Hummus at its core is a simple recipe. Chickpeas are legumes, not grains. Tahini comes from sesame seeds. Lemon juice, garlic, and olive oil round out the base. None of these ingredients contain wheat, barley, or rye, the three grains that produce gluten. If you make hummus at home from these basic ingredients, you’re eating a naturally gluten-free food.

Where Gluten Can Sneak Into Store-Bought Hummus

Flavored hummus is where you need to pay closer attention. Some commercial varieties include ingredients that do contain gluten, such as soy sauce (which typically contains wheat), malt vinegar (made from barley), or wheat-based thickeners used to adjust texture. Roasted red pepper, garlic herb, and other specialty flavors are more likely to include these additions than plain varieties.

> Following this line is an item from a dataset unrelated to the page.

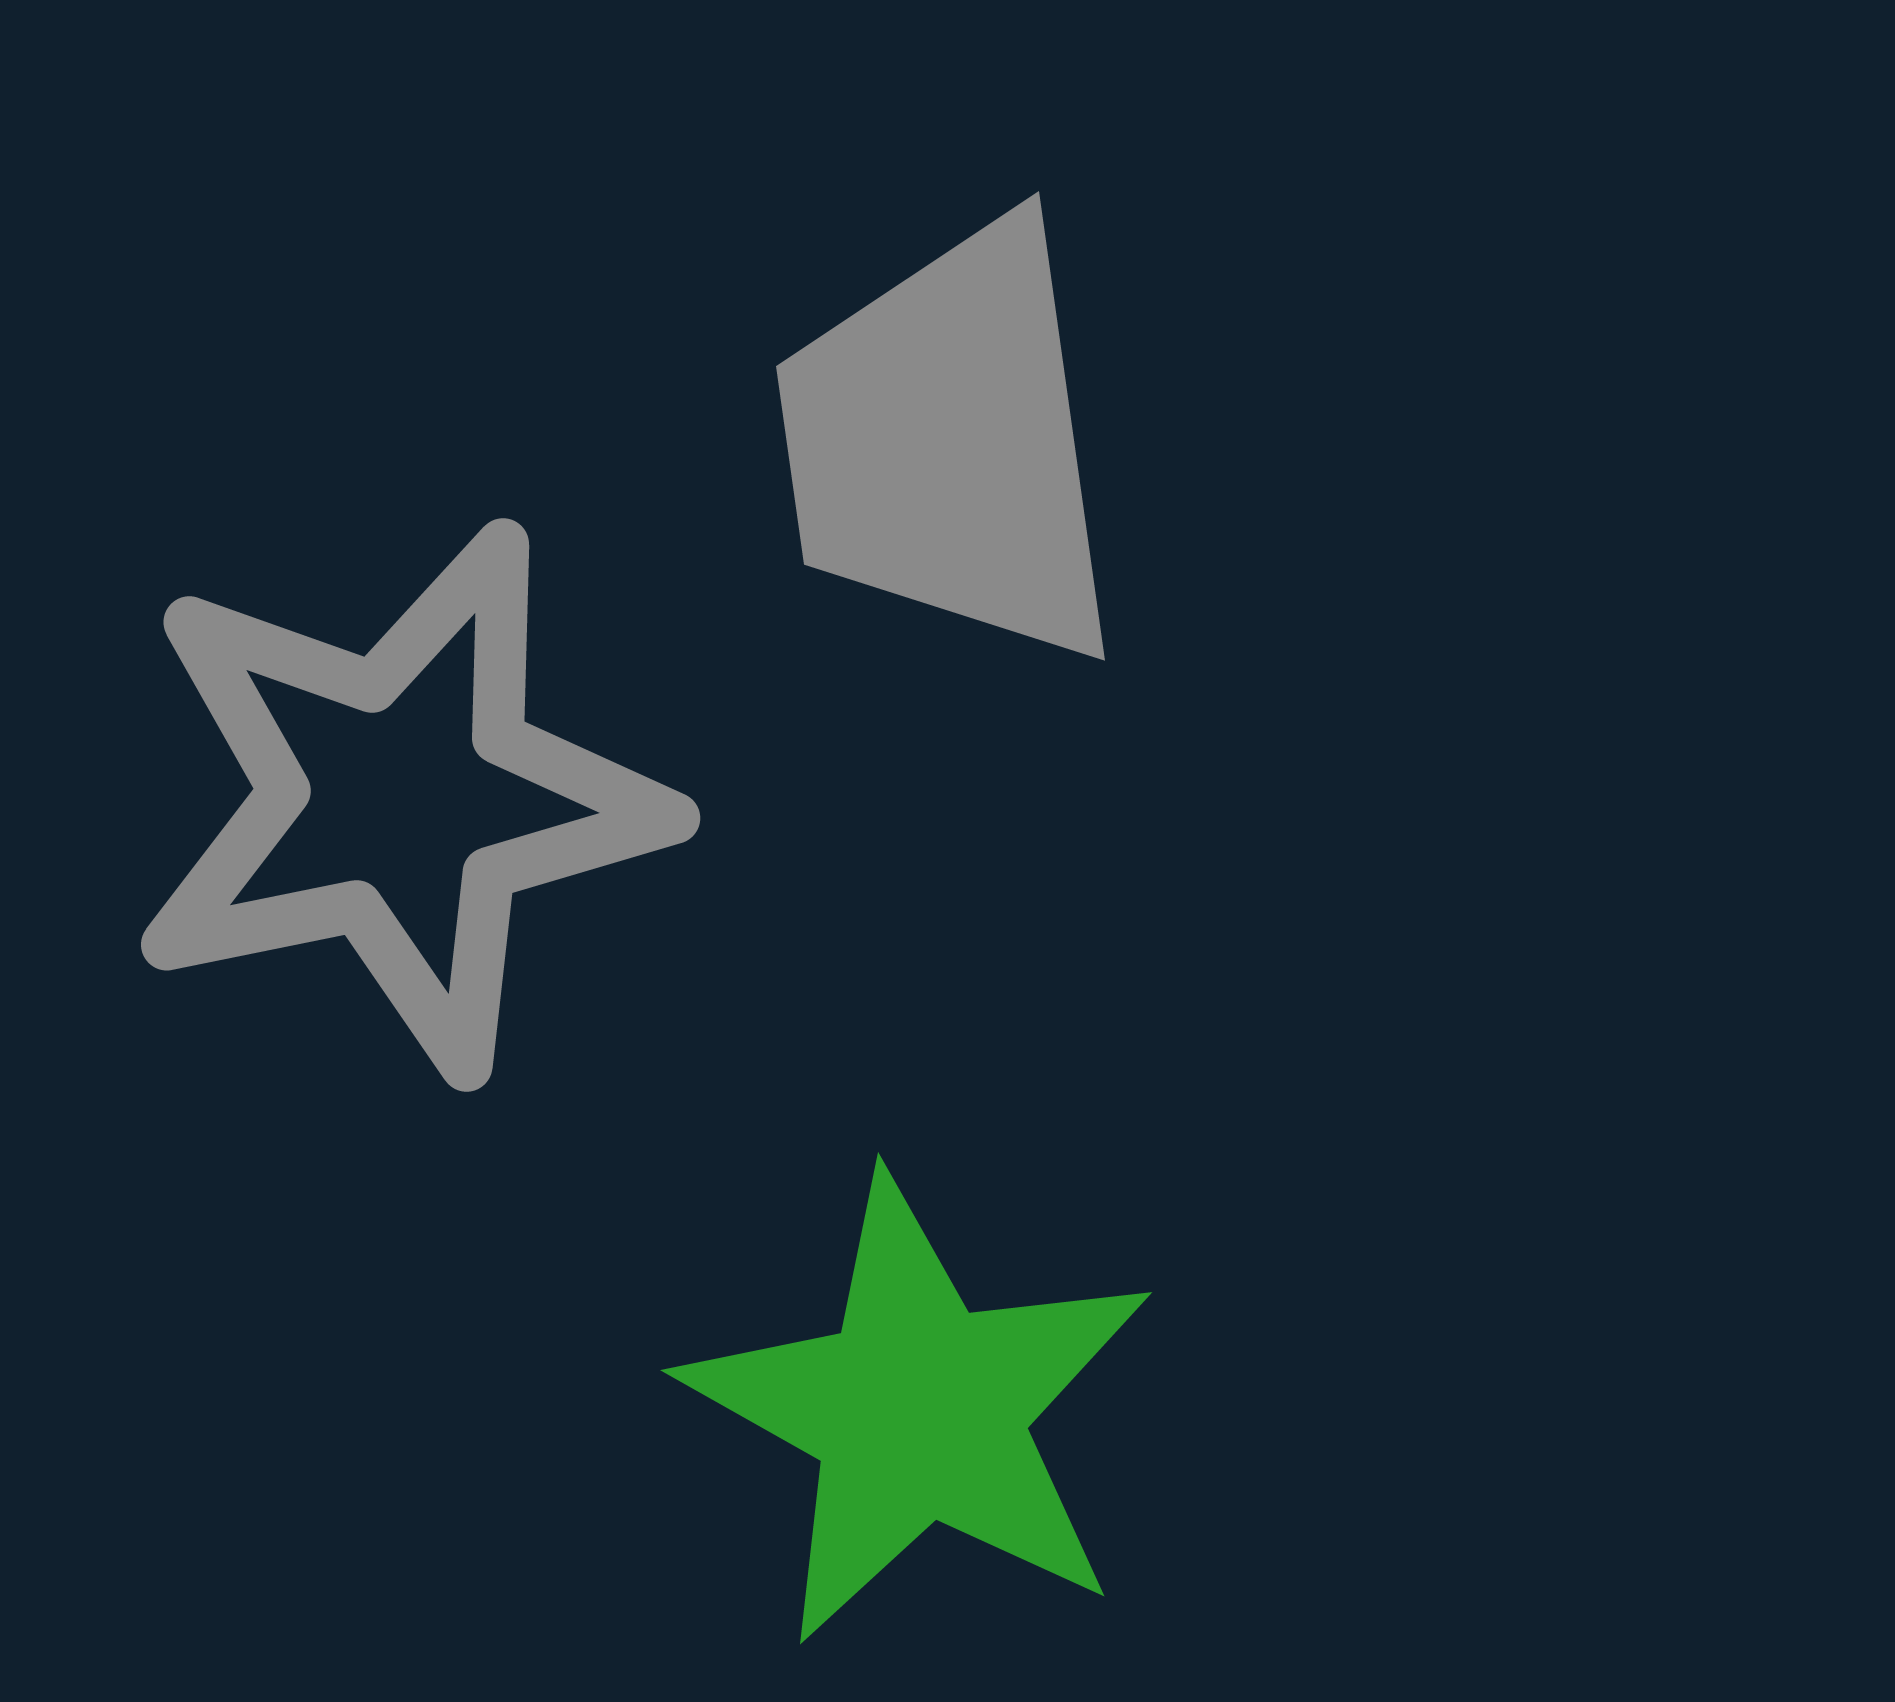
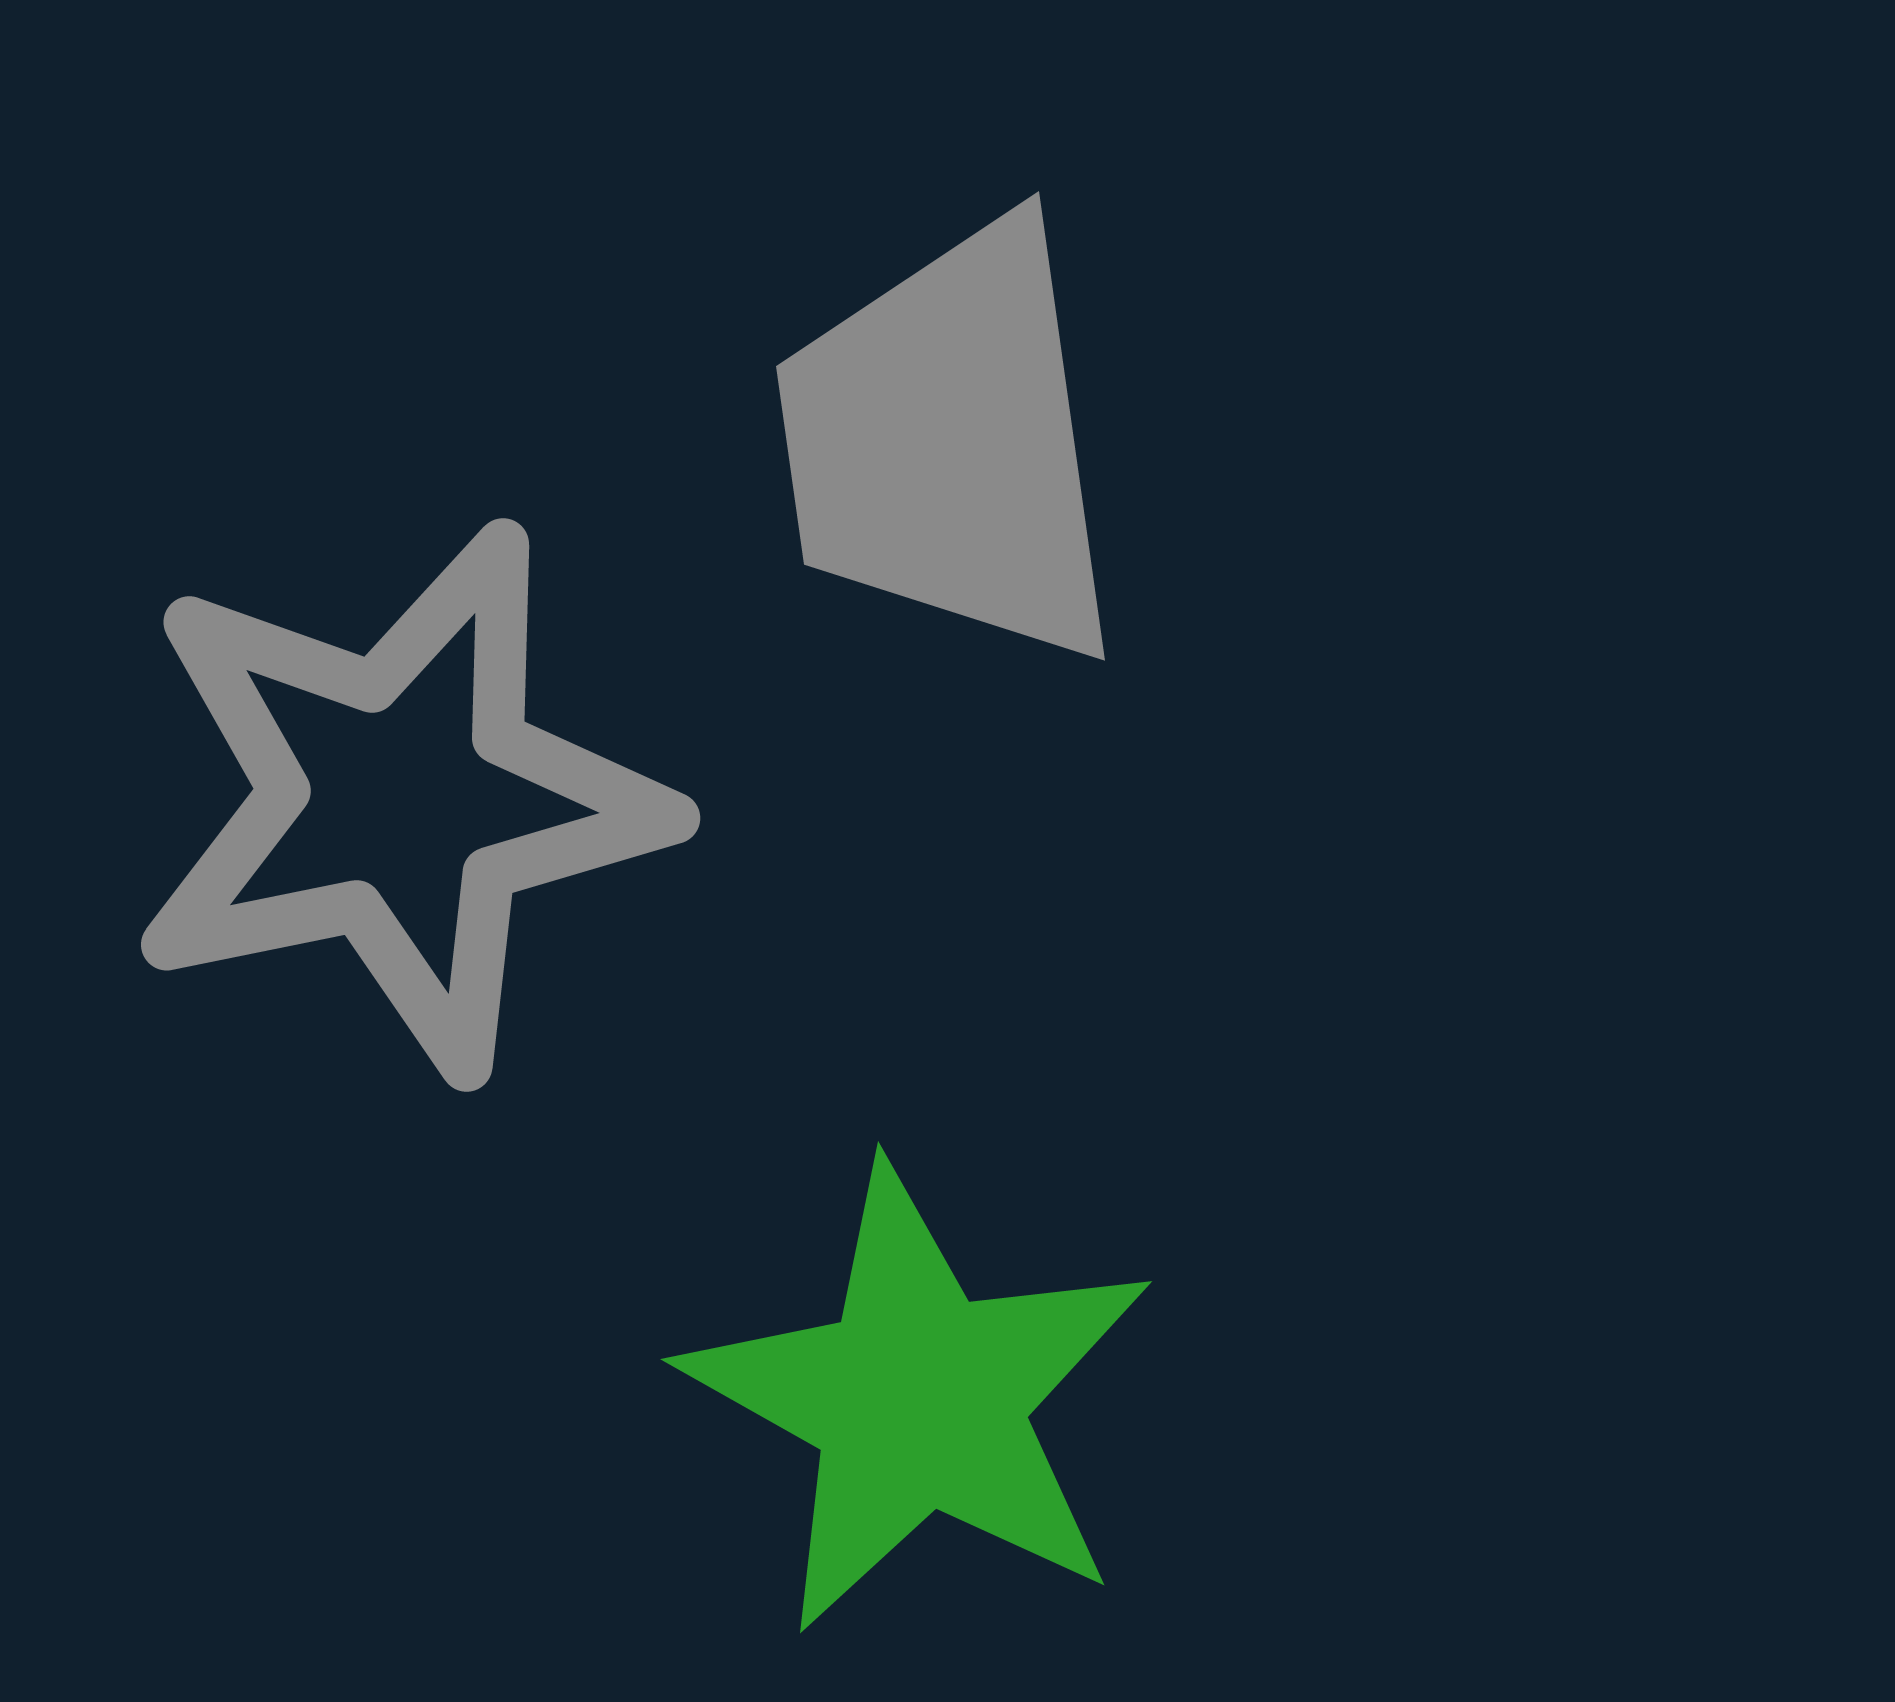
green star: moved 11 px up
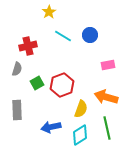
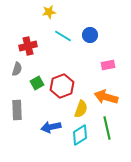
yellow star: rotated 24 degrees clockwise
red hexagon: moved 1 px down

Even when every ingredient in a hummus is technically gluten-free, cross-contamination during manufacturing is a real possibility. Many companies that produce hummus also process foods containing wheat on the same equipment. The same risk applies to tahini: pure tahini is gluten-free, but depending on the facility, it may have been ground on shared machinery.

How to Choose a Safe Hummus

Start by reading the ingredient list. If nothing jumps out as a wheat, barley, or rye derivative, the product is likely fine for people with mild gluten sensitivity. But if you have celiac disease or a more serious reaction, ingredients alone aren’t enough. You also need assurance about the manufacturing process.

Look for a “gluten-free” label. Under FDA rules, any product labeled gluten-free must contain less than 20 parts per million of gluten. For an even stricter standard, look for the GFCO (Gluten-Free Certification Organization) mark on the package. GFCO-certified products go through an 80-step verification process and must test at or below 10 parts per million, half the FDA threshold. That certification covers not just the final product but individual ingredients as well.

Making Hummus at Home

The easiest way to eliminate any doubt is to make your own. Home-blended hummus takes about five minutes: one can of chickpeas (drained and rinsed), a couple tablespoons of tahini, a squeeze of lemon, a clove of garlic, a drizzle of olive oil, and salt. Blend until smooth, adding a splash of water to thin it if needed.

If you’re making it at home specifically to avoid gluten, buy tahini that’s labeled gluten-free. Some brands process sesame seeds in dedicated facilities, which removes the cross-contamination variable entirely. The chickpeas and other ingredients carry virtually no risk on their own.

Hummus at Restaurants

Restaurant hummus is usually made from the same basic ingredients and is generally safe. The bigger concern in a restaurant setting is what you’re dipping into it. Pita bread contains wheat. Crackers served alongside hummus almost always contain gluten unless specifically noted. If you’re ordering hummus as a gluten-free option, ask for vegetable sticks or confirm that any accompanying bread or crackers are gluten-free. Cross-contact from shared serving utensils or prep surfaces is also worth asking about if you’re highly sensitive.